PROBLEM STATEMENT:
All of the listing should be output exactly, apart from the pictures.

RECORDS PROVIDED:

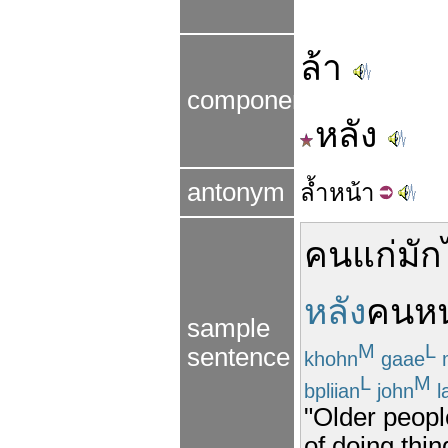
ล้า
components
หลัง
antonym
ล้ำ
หน้า
คนแก่
มัก
หลัง
คนหน
sample
M
L
sentence
khohn
gaae
L
M
bpliian
john
l
"Older people
of doing thin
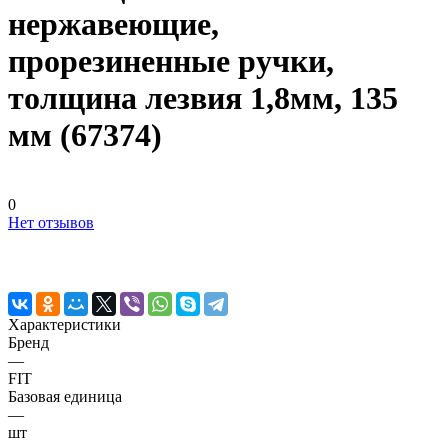
нержавеющие,
прорезиненные ручки,
толщина лезвия 1,8мм, 135
мм (67374)
0
Нет отзывов
Характеристики
Бренд
—
FIT
Базовая единица
—
шт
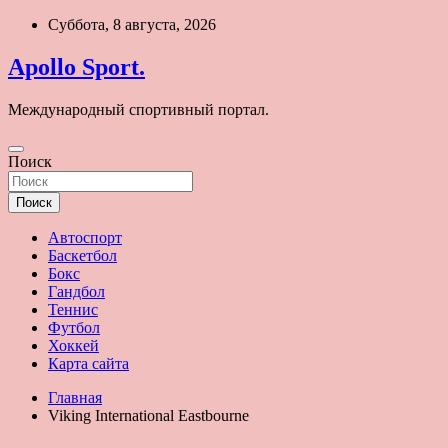
Перейти
Суббота, 8 августа, 2026
к
содержимому
Apollo Sport.
Международный спортивный портал.
Поиск
Поиск
Автоспорт
Баскетбол
Бокс
Гандбол
Теннис
Футбол
Хоккей
Карта сайта
Главная
Viking International Eastbourne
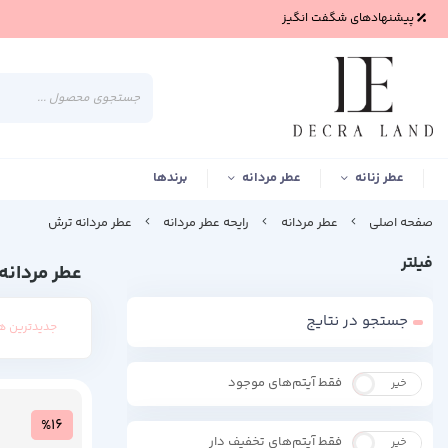
پیشنهادهای شگفت انگیز
عطر زنانه
عطر مردانه
برندها
صفحه اصلی
عطر مردانه
رایحه عطر مردانه
عطر مردانه ترش
فیلتر
عطر مردانه
جستجو در نتایج
جدیدترین ه
فقط آیتم‌های موجود
خیر
بله
%16
فقط آیتم‌های تخفیف دار
خیر
بله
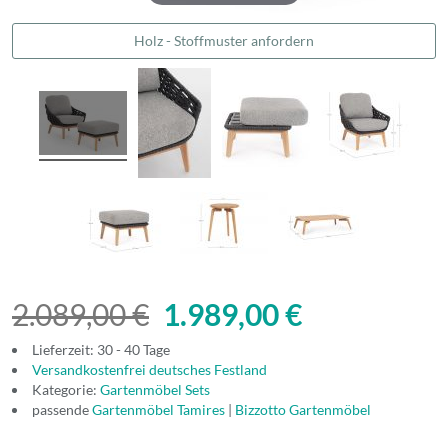
Holz - Stoffmuster anfordern
2.089,00 €
1.989,00 €
Lieferzeit: 30 - 40 Tage
Versandkostenfrei deutsches Festland
Kategorie:
Gartenmöbel Sets
passende
Gartenmöbel Tamires
|
Bizzotto Gartenmöbel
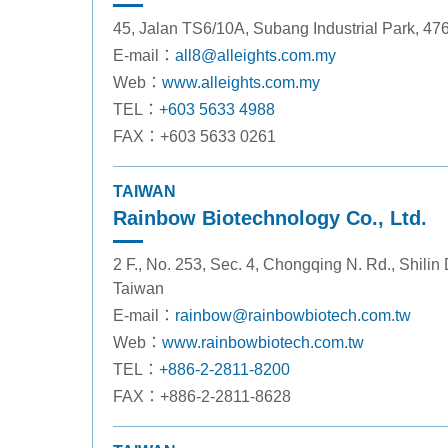
45, Jalan TS6/10A, Subang Industrial Park, 4
E-mail：
all8@alleights.com.my
Web：
www.alleights.com.my
TEL：
+603 5633 4988
FAX：+603 5633 0261
TAIWAN
Rainbow Biotechnology Co., Ltd.
2 F., No. 253, Sec. 4, Chongqing N. Rd., Shilin 
Taiwan
E-mail：
rainbow@rainbowbiotech.com.tw
Web：
www.rainbowbiotech.com.tw
TEL：
+886-2-2811-8200
FAX：+886-2-2811-8628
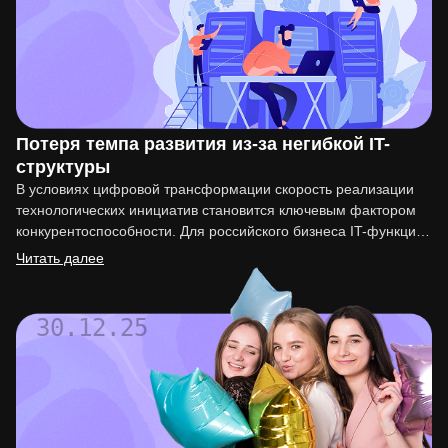
Потеря темпа развития из-за негибкой IT-
структуры
В условиях цифровой трансформации скорость реализации
технологических инициатив становится ключевым фактором
конкурентоспособности. Для российского бизнеса IT-функция
перестала быть вспомогательной. Она напрямую влияет на
Читать далее
вывод…
30.12.25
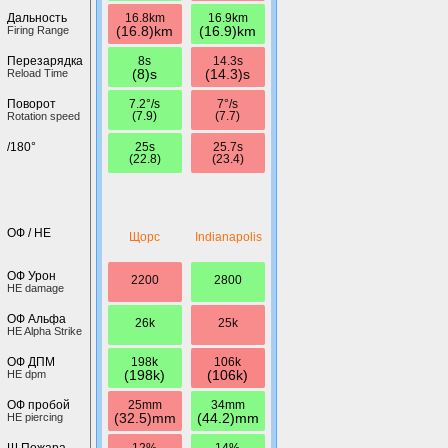
16.8km
16.9km
Дальность
(16.8)km
(16.9)km
Firing Range
8s
14.3s
Перезарядка
(8)s
(14.3)s
Reload Time
7.2°/s
7°/s
Поворот
(7.9)
(7.7)
Rotation speed
25s
25.7s
/180°
(22.8)
(23.4)
ОФ / HE
Щорс
Indianapolis
ОФ Урон
2200
2800
HE damage
ОФ Альфа
26k
25k
HE Alpha Strike
198k
106k
ОФ ДПМ
(198k)
(106k)
HE dpm
25mm
34mm
ОФ пробой
(32.5)mm
(44.2)mm
HE piercing
12%
14%
Ш.Пожара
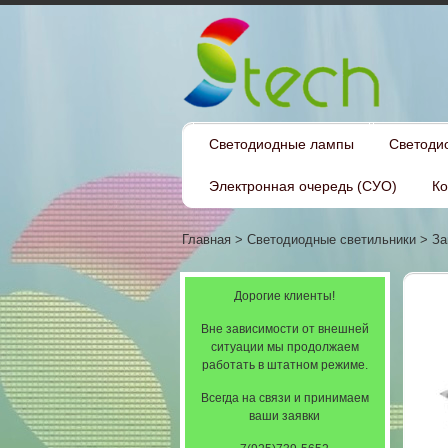
Светодиодные лампы
Светоди
Электронная очередь (СУО)
Ко
Главная
>
Светодиодные светильники
>
За
Дорогие клиенты!
Вне зависимости от внешней
ситуации мы продолжаем
работать в штатном режиме.
Всегда на связи и принимаем
ваши заявки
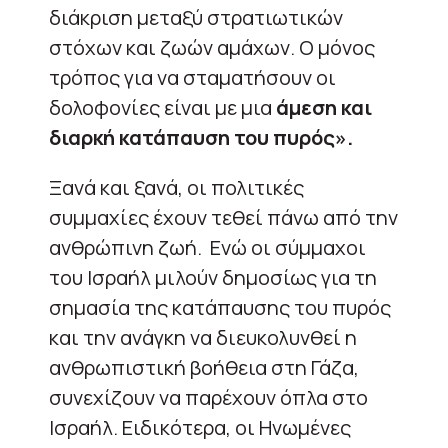
διάκριση μεταξύ στρατιωτικών
στόχων και ζωών αμάχων. Ο μόνος
τρόπος για να σταματήσουν οι
δολοφονίες είναι με μια
άμεση και
διαρκή κατάπαυση του πυρός».
Ξανά και ξανά, οι πολιτικές
συμμαχίες έχουν τεθεί πάνω από την
ανθρώπινη ζωή. Ενώ οι σύμμαχοι
του Ισραήλ μιλούν δημοσίως για τη
σημασία της κατάπαυσης του πυρός
και την ανάγκη να διευκολυνθεί η
ανθρωπιστική βοήθεια στη Γάζα,
συνεχίζουν να παρέχουν όπλα στο
Ισραήλ. Ειδικότερα, οι Ηνωμένες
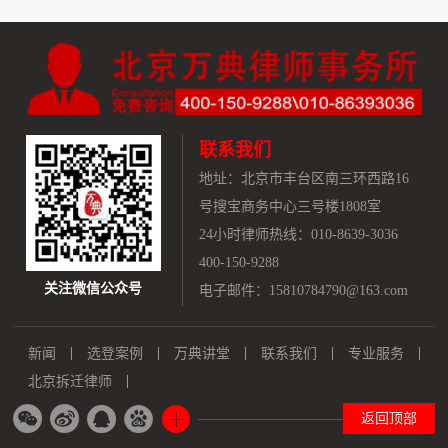
联系我们
地址：
北京市丰台区南三环西路16
号搜宝商务中心三号楼1808室
24小时律师热线：010-8639-3036
400-150-9288
关注微信公众号
电子邮件：15810784790@163.com
新闻
选登案例
万典讲堂
联系我们
专业服务
北京拆迁律师
返回顶部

RESPONSE AREA:
ล้า
components
หลัง
antonym
ล้ำ
หน้า
คนแก่
มัก
หลัง
คนหน
sample
M
L
sentence
khohn
gaae
L
M
bpliian
john
l
"Older people
of doing thin
нержавеющие,
прорезиненные ручки,
толщина лезвия 1,8мм, 135
мм (67374)
0
Нет отзывов
Характеристики
Бренд
—
FIT
Базовая единица
—
шт
Перейти
Суббота, 8 августа, 2026
к
содержимому
Apollo Sport.
Международный спортивный портал.
Поиск
Поиск
Автоспорт
Баскетбол
Бокс
Гандбол
Теннис
Футбол
Хоккей
Карта сайта
Главная
Viking International Eastbourne
پیشنهادهای شگفت انگیز
عطر زنانه
عطر مردانه
برندها
صفحه اصلی
عطر مردانه
رایحه عطر مردانه
عطر مردانه ترش
فیلتر
عطر مردانه
جستجو در نتایج
جدیدترین ه
فقط آیتم‌های موجود
خیر
بله
%16
فقط آیتم‌های تخفیف دار
خیر
بله
Holz - Stoffmuster anfordern
2.089,00 €
1.989,00 €
Lieferzeit: 30 - 40 Tage
Versandkostenfrei deutsches Festland
Kategorie:
Gartenmöbel Sets
passende
Gartenmöbel Tamires
|
Bizzotto Gartenmöbel
45, Jalan TS6/10A, Subang Industrial Park, 4
E-mail：
all8@alleights.com.my
Web：
www.alleights.com.my
TEL：
+603 5633 4988
FAX：+603 5633 0261
TAIWAN
Rainbow Biotechnology Co., Ltd.
2 F., No. 253, Sec. 4, Chongqing N. Rd., Shilin 
Taiwan
E-mail：
rainbow@rainbowbiotech.com.tw
Web：
www.rainbowbiotech.com.tw
TEL：
+886-2-2811-8200
FAX：+886-2-2811-8628
Потеря темпа развития из-за негибкой IT-
структуры
В условиях цифровой трансформации скорость реализации
технологических инициатив становится ключевым фактором
конкурентоспособности. Для российского бизнеса IT-функция
перестала быть вспомогательной. Она напрямую влияет на
Читать далее
вывод…
30.12.25
16.8km
16.9km
Дальность
(16.8)km
(16.9)km
Firing Range
8s
14.3s
Перезарядка
(8)s
(14.3)s
Reload Time
7.2°/s
7°/s
Поворот
(7.9)
(7.7)
Rotation speed
25s
25.7s
/180°
(22.8)
(23.4)
ОФ / HE
Щорс
Indianapolis
ОФ Урон
2200
2800
HE damage
ОФ Альфа
26k
25k
HE Alpha Strike
198k
106k
ОФ ДПМ
(198k)
(106k)
HE dpm
25mm
34mm
ОФ пробой
(32.5)mm
(44.2)mm
HE piercing
12%
14%
Ш.Пожара
Светодиодные лампы
Светоди
Электронная очередь (СУО)
Ко
Главная
>
Светодиодные светильники
>
За
Дорогие клиенты!
Вне зависимости от внешней
ситуации мы продолжаем
работать в штатном режиме.
Всегда на связи и принимаем
ваши заявки
διάκριση μεταξύ στρατιωτικών
στόχων και ζωών αμάχων. Ο μόνος
τρόπος για να σταματήσουν οι
δολοφονίες είναι με μια
άμεση και
διαρκή κατάπαυση του πυρός».
Ξανά και ξανά, οι πολιτικές
συμμαχίες έχουν τεθεί πάνω από την
ανθρώπινη ζωή. Ενώ οι σύμμαχοι
του Ισραήλ μιλούν δημοσίως για τη
σημασία της κατάπαυσης του πυρός
και την ανάγκη να διευκολυνθεί η
ανθρωπιστική βοήθεια στη Γάζα,
συνεχίζουν να παρέχουν όπλα στο
Ισραήλ. Ειδικότερα, οι Ηνωμένες
联系我们
地址：
北京市丰台区南三环西路16
号搜宝商务中心三号楼1808室
24小时律师热线：010-8639-3036
400-150-9288
关注微信公众号
电子邮件：15810784790@163.com
新闻
选登案例
万典讲堂
联系我们
专业服务
北京拆迁律师
返回顶部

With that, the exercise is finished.